▸ **REQUIRED ACTION**: Search the listing below for the word "Anuncie", and copy every line in which it turns up.

▸ **TASK INPUTS**:

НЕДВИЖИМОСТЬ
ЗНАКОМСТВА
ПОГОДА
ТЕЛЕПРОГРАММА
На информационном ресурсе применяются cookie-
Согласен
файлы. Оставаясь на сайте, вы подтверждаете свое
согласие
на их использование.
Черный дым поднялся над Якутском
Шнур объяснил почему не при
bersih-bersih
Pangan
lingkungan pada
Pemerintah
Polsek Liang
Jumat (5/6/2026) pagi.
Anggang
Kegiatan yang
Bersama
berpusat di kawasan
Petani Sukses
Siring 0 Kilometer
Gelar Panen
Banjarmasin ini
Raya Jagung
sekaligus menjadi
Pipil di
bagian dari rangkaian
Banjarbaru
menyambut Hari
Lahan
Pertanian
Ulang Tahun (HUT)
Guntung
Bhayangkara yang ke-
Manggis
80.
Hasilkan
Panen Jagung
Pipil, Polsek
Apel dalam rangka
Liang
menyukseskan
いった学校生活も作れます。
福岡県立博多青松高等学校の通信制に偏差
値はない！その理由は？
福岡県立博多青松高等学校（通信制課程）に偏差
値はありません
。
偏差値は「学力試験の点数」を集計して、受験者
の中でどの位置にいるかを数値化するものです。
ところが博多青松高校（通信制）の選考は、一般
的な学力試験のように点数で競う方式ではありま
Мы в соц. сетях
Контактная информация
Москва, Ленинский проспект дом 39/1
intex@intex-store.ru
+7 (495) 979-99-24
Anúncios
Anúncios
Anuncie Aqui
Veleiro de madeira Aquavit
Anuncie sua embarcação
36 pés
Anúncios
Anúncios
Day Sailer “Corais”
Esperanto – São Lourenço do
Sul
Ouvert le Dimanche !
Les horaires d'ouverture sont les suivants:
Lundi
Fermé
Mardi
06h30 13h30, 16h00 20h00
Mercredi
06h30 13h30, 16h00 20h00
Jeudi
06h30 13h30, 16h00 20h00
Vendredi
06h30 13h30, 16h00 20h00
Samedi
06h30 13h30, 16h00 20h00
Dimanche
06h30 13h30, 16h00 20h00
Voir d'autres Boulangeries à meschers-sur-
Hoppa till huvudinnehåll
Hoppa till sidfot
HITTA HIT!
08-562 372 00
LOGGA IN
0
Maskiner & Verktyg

▸ **THE COMPLETED TASK**:
Anuncie Aqui
Anuncie sua embarcação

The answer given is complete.